In [0]:
# IMPORTS
import sys
import os
sys.path.append(os.path.join(os.path.dirname(os.getcwd()), 'src'))

import yaml
import pandas as pd
import numpy as np

from typing import List
from pyspark.sql import SparkSession

import plotly.express as px

# Custom funcs
from data_pull.loaders import (
    load_user_table,
    load_task_complete_table,
    load_respondent_info_table,
    load_task_table,
    load_all_wonky_studies
)
from data_pull.joiners import (
    join_user_task_respondent,
    join_wonky_balance_with_task,
    merge_wonky_data_with_user_info
)
from data_pull.aggregators import (
    enrich_user_info_with_task_counts,
    union_wonky_study_dataframes,
    aggregate_map_to_wonky_respondent_df,
    create_wonky_respondent_summary,
    calculate_wonky_task_ratio
)

# Configs
with open('../configs/data_paths.yaml', 'r') as f:
    paths_config = yaml.safe_load(f)

with open('../configs/wonky_studies.yaml', 'r') as f:
    wonky_config = yaml.safe_load(f)

print("Imports and configs loaded successfully")

In [0]:
pull_date = paths_config['filters']['min_date']

In [0]:
# needed on each re-run
try:    spark.catalog.clearCache()
except Exception as e:
    print(f"Could not clear cache: {e}")

print("Cache cleared")

In [0]:
s_u = load_user_table(
    spark,
    paths_config['silver_path'],
    country=paths_config['filters']['country']
)

s_tc_odr = load_task_complete_table(
    spark,
    paths_config['silver_path'],
    min_date=paths_config['filters']['min_date'],
    task_origin=paths_config['filters']['task_origin']
)

s_ri = load_respondent_info_table(
    spark,
    paths_config['silver_path'],
    country=paths_config['filters']['country']
)

print(f"s_u (users {paths_config['filters']['country']}) count: {s_u.count():,}")
print(f"s_tc_odr (tasks completed >= {paths_config['filters']['min_date']}, origin={paths_config['filters']['task_origin']}) count: {s_tc_odr.count():,}")
print(f"s_ri (respondent_info {paths_config['filters']['country']}) count: {s_ri.count():,}")

In [0]:
su = s_u.toPandas()
tc = s_tc_odr.toPandas()
ri = s_ri.toPandas()

print(f"\ns_u unique respondent_pk: {s_u.select('respondent_pk').distinct().count():,}")
print(f"s_ri unique respondent_pk: {s_ri.select('respondent_pk').distinct().count():,}")
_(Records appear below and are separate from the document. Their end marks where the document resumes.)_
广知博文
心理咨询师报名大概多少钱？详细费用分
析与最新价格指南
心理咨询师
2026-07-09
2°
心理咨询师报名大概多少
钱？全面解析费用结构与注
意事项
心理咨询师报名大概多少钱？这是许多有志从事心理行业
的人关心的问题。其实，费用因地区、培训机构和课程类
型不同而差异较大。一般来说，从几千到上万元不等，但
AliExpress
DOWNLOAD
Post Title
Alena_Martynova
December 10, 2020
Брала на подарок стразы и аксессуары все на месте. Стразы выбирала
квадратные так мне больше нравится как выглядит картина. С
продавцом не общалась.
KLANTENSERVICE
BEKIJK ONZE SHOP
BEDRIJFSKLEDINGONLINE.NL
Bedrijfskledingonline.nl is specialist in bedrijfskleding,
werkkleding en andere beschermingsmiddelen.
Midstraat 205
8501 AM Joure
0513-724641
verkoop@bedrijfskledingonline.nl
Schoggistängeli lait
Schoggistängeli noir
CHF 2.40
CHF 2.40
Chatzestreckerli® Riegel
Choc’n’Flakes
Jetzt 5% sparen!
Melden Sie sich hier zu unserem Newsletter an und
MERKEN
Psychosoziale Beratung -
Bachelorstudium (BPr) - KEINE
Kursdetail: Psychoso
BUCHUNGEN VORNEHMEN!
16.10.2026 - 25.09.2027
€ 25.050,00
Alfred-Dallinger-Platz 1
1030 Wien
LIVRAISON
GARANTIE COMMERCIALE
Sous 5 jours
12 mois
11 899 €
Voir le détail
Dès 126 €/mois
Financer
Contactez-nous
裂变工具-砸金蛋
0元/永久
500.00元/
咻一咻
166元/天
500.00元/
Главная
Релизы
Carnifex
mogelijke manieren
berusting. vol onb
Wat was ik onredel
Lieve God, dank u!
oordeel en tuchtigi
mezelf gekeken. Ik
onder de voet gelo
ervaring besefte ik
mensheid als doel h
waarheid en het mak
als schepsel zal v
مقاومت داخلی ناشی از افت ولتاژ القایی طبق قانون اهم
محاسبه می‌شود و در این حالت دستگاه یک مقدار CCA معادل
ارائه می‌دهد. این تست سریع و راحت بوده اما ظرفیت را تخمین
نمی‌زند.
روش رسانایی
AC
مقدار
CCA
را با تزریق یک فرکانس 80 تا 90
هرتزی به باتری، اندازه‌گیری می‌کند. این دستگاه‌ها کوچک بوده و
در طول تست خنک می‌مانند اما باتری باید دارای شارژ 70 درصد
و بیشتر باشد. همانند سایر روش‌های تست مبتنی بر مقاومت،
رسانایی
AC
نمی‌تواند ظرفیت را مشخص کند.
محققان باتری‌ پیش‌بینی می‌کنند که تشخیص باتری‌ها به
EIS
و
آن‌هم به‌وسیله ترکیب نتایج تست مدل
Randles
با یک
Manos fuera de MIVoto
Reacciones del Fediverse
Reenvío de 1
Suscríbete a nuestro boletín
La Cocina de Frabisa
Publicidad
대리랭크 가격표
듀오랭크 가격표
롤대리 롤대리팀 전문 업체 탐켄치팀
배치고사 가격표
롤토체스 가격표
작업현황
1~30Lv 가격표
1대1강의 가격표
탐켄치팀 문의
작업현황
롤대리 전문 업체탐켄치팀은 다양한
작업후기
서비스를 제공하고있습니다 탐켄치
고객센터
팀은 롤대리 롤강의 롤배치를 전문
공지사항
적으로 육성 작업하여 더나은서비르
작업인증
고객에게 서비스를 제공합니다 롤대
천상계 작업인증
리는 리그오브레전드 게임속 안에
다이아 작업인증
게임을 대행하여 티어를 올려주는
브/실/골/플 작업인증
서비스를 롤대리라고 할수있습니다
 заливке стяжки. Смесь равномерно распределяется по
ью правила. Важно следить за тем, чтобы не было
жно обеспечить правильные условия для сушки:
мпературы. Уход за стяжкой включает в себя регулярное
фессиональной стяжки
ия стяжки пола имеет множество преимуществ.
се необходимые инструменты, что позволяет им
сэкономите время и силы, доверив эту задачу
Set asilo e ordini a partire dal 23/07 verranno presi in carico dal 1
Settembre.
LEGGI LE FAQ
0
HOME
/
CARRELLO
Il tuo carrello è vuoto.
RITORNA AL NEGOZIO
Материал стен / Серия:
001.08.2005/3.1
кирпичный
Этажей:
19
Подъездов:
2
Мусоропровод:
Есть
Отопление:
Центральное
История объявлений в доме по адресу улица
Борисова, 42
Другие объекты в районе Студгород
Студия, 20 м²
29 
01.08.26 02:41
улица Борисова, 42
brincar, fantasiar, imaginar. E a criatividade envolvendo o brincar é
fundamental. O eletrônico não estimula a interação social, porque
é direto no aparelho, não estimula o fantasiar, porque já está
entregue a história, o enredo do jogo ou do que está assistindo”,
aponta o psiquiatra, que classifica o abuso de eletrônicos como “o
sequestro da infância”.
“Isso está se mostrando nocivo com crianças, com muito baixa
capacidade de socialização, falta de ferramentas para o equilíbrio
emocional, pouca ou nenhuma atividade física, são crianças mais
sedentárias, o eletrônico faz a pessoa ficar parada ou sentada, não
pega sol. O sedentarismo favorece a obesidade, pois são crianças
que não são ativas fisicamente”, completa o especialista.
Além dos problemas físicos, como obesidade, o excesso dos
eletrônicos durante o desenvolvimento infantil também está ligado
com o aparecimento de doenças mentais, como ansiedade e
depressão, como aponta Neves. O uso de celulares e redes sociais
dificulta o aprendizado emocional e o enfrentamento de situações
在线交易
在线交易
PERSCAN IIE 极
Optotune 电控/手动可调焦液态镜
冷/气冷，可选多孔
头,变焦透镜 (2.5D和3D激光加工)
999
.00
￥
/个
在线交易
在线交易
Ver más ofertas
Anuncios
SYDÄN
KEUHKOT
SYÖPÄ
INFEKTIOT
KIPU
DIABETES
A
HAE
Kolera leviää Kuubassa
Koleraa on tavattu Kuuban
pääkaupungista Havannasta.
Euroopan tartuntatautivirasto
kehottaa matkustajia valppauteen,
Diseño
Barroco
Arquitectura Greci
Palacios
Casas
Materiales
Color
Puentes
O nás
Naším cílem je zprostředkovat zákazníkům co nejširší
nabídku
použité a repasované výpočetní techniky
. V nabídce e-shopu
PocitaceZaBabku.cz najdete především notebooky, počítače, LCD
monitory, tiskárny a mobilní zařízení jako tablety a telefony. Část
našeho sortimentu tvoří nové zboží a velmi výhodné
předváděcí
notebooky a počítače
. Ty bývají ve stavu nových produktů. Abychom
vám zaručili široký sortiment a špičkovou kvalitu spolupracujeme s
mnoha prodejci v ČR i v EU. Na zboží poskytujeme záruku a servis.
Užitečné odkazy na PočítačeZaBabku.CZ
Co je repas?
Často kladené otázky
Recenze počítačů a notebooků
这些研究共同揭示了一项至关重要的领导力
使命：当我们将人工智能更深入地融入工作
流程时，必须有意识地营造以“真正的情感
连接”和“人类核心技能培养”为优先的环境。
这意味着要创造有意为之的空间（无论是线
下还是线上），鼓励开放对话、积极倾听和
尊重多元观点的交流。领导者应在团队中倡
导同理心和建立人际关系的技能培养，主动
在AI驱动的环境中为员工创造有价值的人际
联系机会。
print(f"s_u (users GB) count: {s_u.count():,}")
print(f"s_tc_odr (tasks completed >= {pull_date}, origin=odr) count: {s_tc_odr.count():,}")
print(f"s_ri (respondent_info GB) count: {s_ri.count():,}")

In [0]:
# join and print
user_info = join_user_task_respondent(s_u, s_tc_odr, s_ri)

print(f"\nAfter INNER joins count: {user_info.count():,}")
print(f"Unique respondents in joined data: {user_info.select('respondentPk').distinct().count():,}")

In [0]:
user_info_enriched = enrich_user_info_with_task_counts(user_info)
user_info_df = user_info_enriched.toPandas()

print(f"Task-level records (rows): {user_info_enriched.count():,}")
print(f"Unique respondents: {user_info_enriched.select('respondentPk').distinct().count():,}")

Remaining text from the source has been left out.